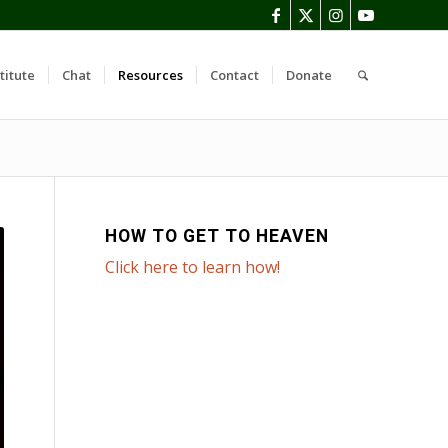
titute
Chat
Resources
Contact
Donate
HOW TO GET TO HEAVEN
Click here to learn how!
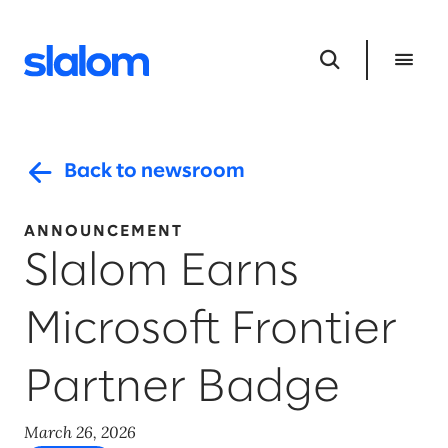
Back to newsroom
ANNOUNCEMENT
Slalom Earns
Microsoft Frontier
Partner Badge
March 26, 2026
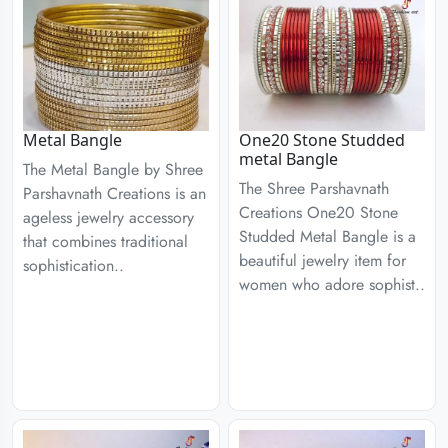
Metal Bangle
One20 Stone Studded
metal Bangle
The Metal Bangle by Shree
The Shree Parshavnath
Parshavnath Creations is an
Creations One20 Stone
ageless jewelry accessory
Studded Metal Bangle is a
that combines traditional
beautiful jewelry item for
sophistication..
women who adore sophist..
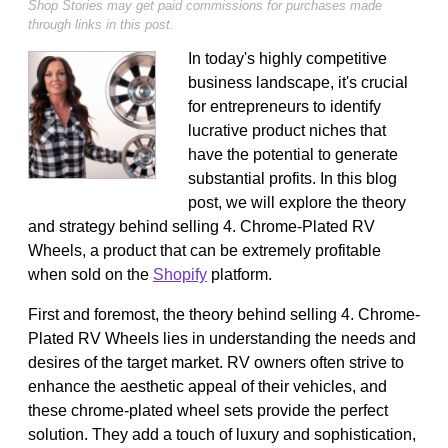
Shop Stories may get paid commissions for purchases made
through links in this post.
In today's highly competitive
business landscape, it's crucial
for entrepreneurs to identify
lucrative product niches that
have the potential to generate
substantial profits. In this blog
post, we will explore the theory
and strategy behind selling 4. Chrome-Plated RV
Wheels, a product that can be extremely profitable
when sold on the
Shopify
platform.
First and foremost, the theory behind selling 4. Chrome-
Plated RV Wheels lies in understanding the needs and
desires of the target market. RV owners often strive to
enhance the aesthetic appeal of their vehicles, and
these chrome-plated wheel sets provide the perfect
solution. They add a touch of luxury and sophistication,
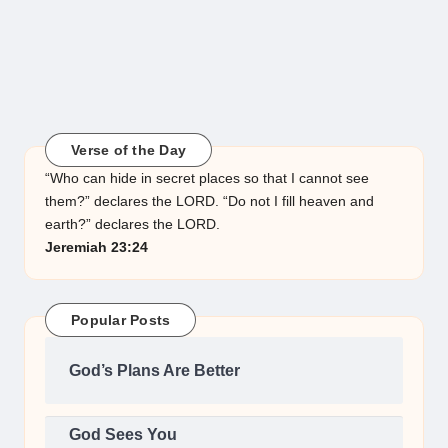
Verse of the Day
“Who can hide in secret places so that I cannot see
them?” declares the LORD. “Do not I fill heaven and
earth?” declares the LORD.
Jeremiah 23:24
Popular Posts
God’s Plans Are Better
God Sees You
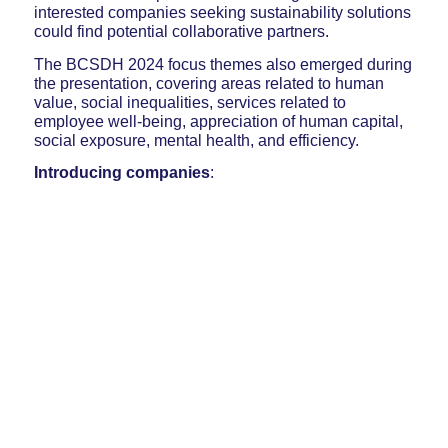
interested companies seeking sustainability solutions
could find potential collaborative partners.
The BCSDH 2024 focus themes also emerged during
the presentation, covering areas related to human
value, social inequalities, services related to
employee well-being, appreciation of human capital,
social exposure, mental health, and efficiency.
Introducing companies
:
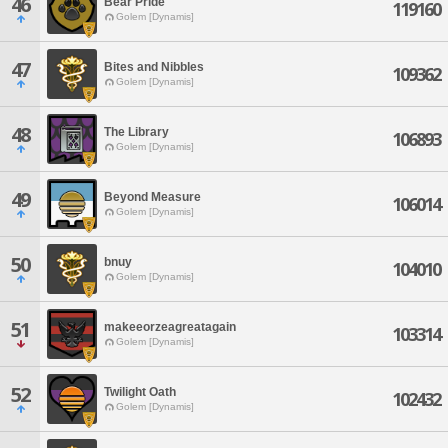
46
Bear Pride
119160
Golem [Dynamis]
47
Bites and Nibbles
109362
Golem [Dynamis]
48
The Library
106893
Golem [Dynamis]
49
Beyond Measure
106014
Golem [Dynamis]
50
bnuy
104010
Golem [Dynamis]
51
makeeorzeagreatagain
103314
Golem [Dynamis]
52
Twilight Oath
102432
Golem [Dynamis]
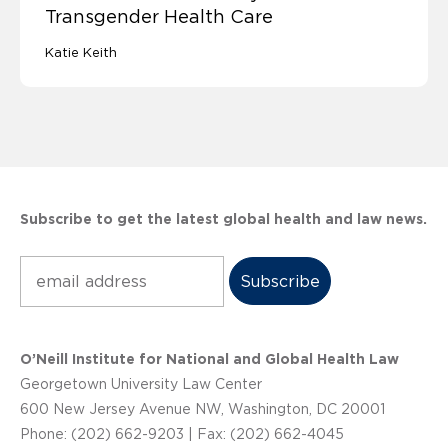
Transgender Health Care
Katie Keith
Subscribe to get the latest global health and law news.
Subscribe
O’Neill Institute for National and Global Health Law
Georgetown University Law Center
600 New Jersey Avenue NW, Washington, DC 20001
Phone: (202) 662-9203 | Fax: (202) 662-4045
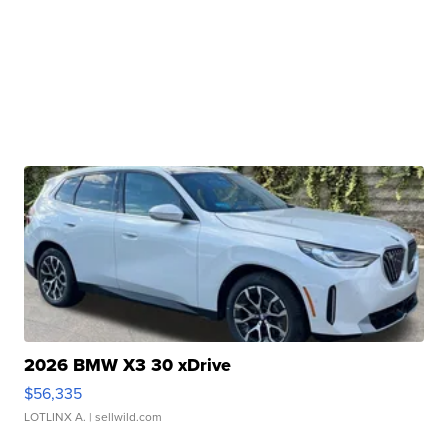
2026 BMW X3 30 xDrive
$56,335
LOTLINX A.
| sellwild.com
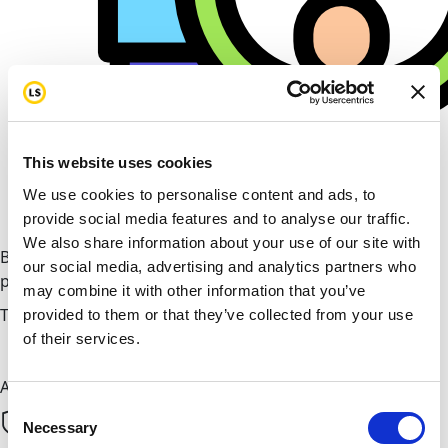
This website uses cookies
We use cookies to personalise content and ads, to
provide social media features and to analyse our traffic.
We also share information about your use of our site with
By helping cover our costs, you keep our donations
our social media, advertising and analytics partners who
platform free
may combine it with other information that you’ve
Total amount
provided to them or that they’ve collected from your use
of their services.
Donate now
All payments are secure & encrypted
Consent
Necessary
Selection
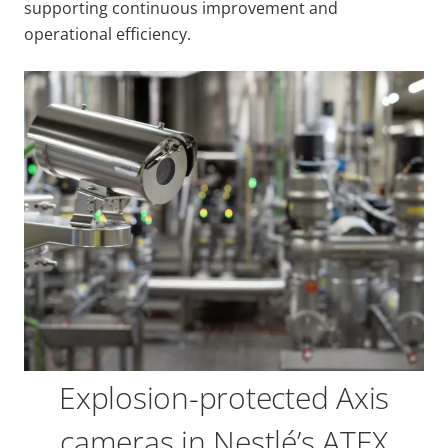
supporting continuous improvement and
operational efficiency.
Explosion-protected Axis
cameras in Nestlé’s ATEX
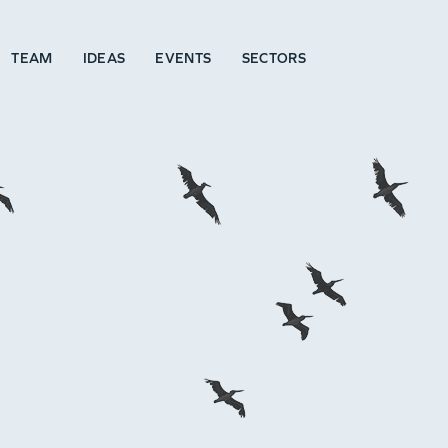
TEAM
IDEAS
EVENTS
SECTORS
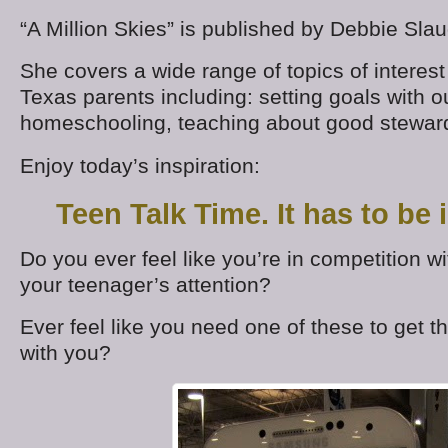
“A Million Skies” is published by Debbie Slau
She covers a wide range of topics of interes
Texas parents including: setting goals with ou
homeschooling, teaching about good stewar
Enjoy today’s inspiration:
Teen Talk Time. It has to be 
Do you ever feel like you’re in competition wi
your teenager’s attention?
Ever feel like you need one of these to get th
with you?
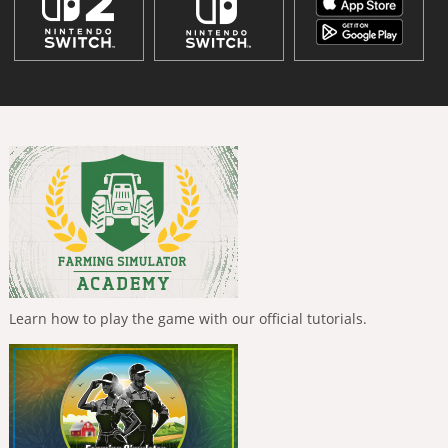
Learn how to play the game with our official tutorials.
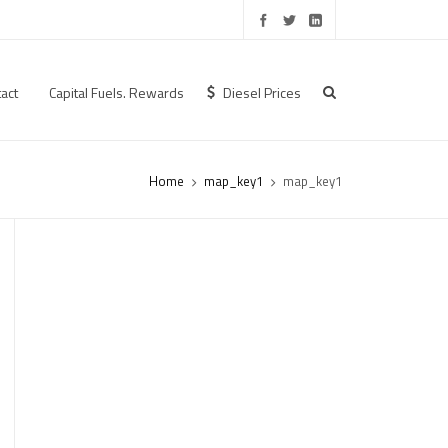
act
Capital Fuels. Rewards
Diesel Prices
Home
map_key1
map_key1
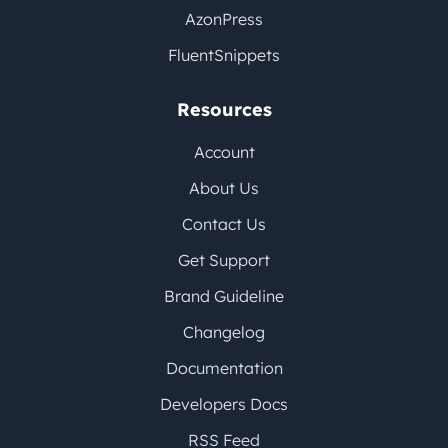
AzonPress
FluentSnippets
Resources
Account
About Us
Contact Us
Get Support
Brand Guideline
Changelog
Documentation
Developers Docs
RSS Feed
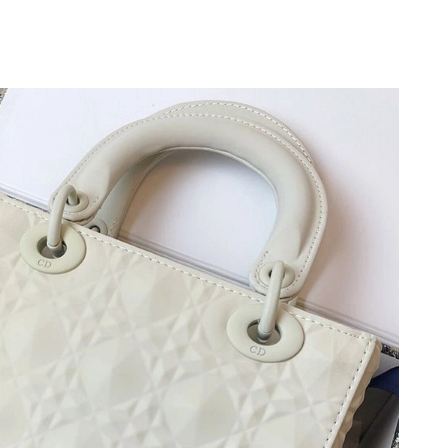
026 at 6:45 PM.
at 7:43 PM.
 at 3:02 PM.
2026 at 6:19 PM.
t 7:45 PM.
 2026 at 5:09 PM.
, 2026 at 11:46 PM.
6 at 12:12 PM.
at 3:15 PM.
026 at 8:46 AM.
6 at 3:48 PM.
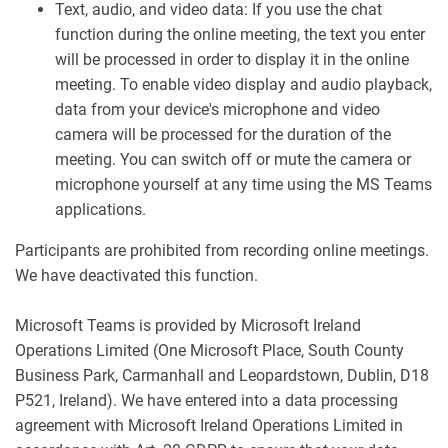
Text, audio, and video data: If you use the chat
function during the online meeting, the text you enter
will be processed in order to display it in the online
meeting. To enable video display and audio playback,
data from your device's microphone and video
camera will be processed for the duration of the
meeting. You can switch off or mute the camera or
microphone yourself at any time using the MS Teams
applications.
Participants are prohibited from recording online meetings.
We have deactivated this function.
Microsoft Teams is provided by Microsoft Ireland
Operations Limited (One Microsoft Place, South County
Business Park, Carmanhall and Leopardstown, Dublin, D18
P521, Ireland). We have entered into a data processing
agreement with Microsoft Ireland Operations Limited in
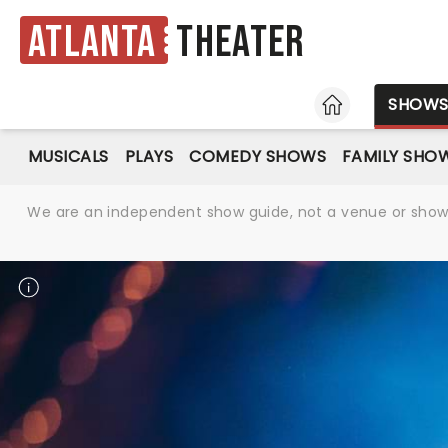
Atlanta
Theater
HOME
SHOW
MUSICALS
PLAYS
COMEDY SHOWS
FAMILY SHO
We are an independent show guide, not a venue or show. 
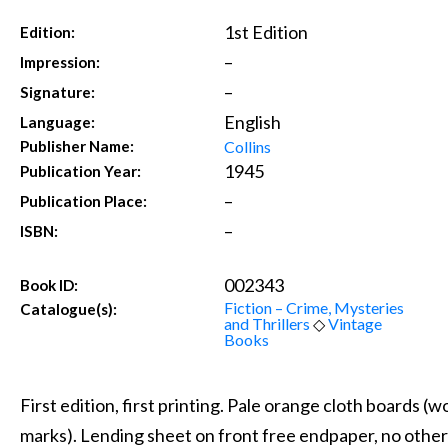
1st Edition
Edition:
–
Impression:
–
Signature:
English
Language:
Collins
Publisher Name:
1945
Publication Year:
–
Publication Place:
–
ISBN:
002343
Book ID:
Fiction – Crime, Mysteries
Catalogue(s):
and Thrillers
◇
Vintage
Books
First edition, first printing. Pale orange cloth boards (
marks). Lending sheet on front free endpaper, no other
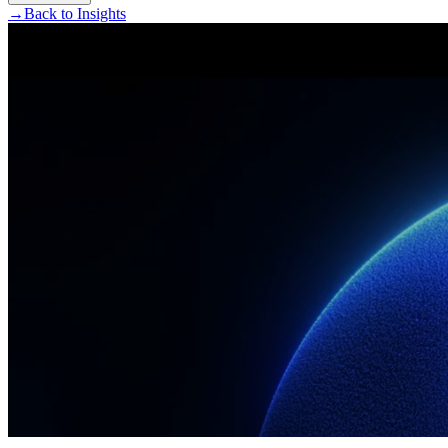
→
Back to Insights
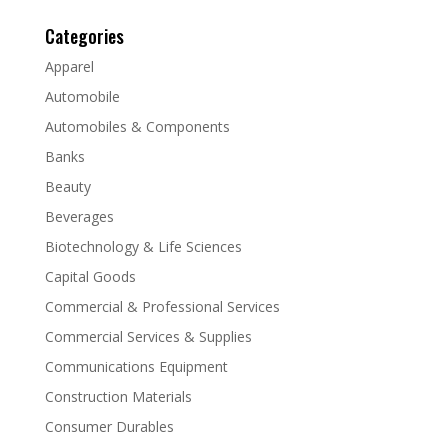
Categories
Apparel
Automobile
Automobiles & Components
Banks
Beauty
Beverages
Biotechnology & Life Sciences
Capital Goods
Commercial & Professional Services
Commercial Services & Supplies
Communications Equipment
Construction Materials
Consumer Durables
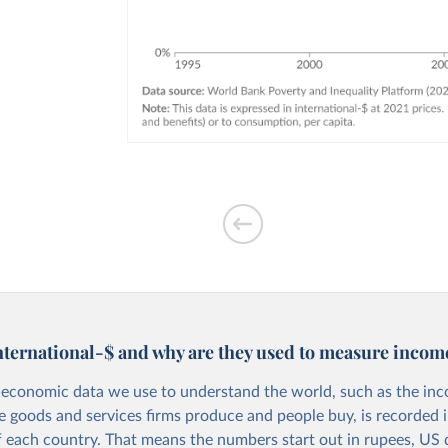
nternational-$ and why are they used to measure incom
economic data we use to understand the world, such as the in
he goods and services firms produce and people buy, is recorded i
f each country. That means the numbers start out in rupees, US d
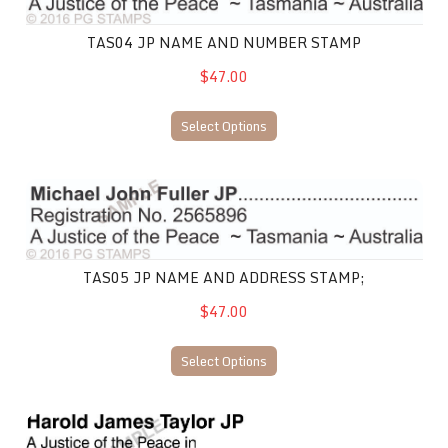
TAS04 JP NAME AND NUMBER STAMP
$47.00
Select Options
TAS05 JP Name and Address Stamp;
TAS05 JP NAME AND ADDRESS STAMP;
$47.00
Select Options
TAS06 JP Name and Number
++++++++
Wherever a line in the records contains the word "information", copy that line.

We also share information about your use of our site with
may combine it with other information that you’ve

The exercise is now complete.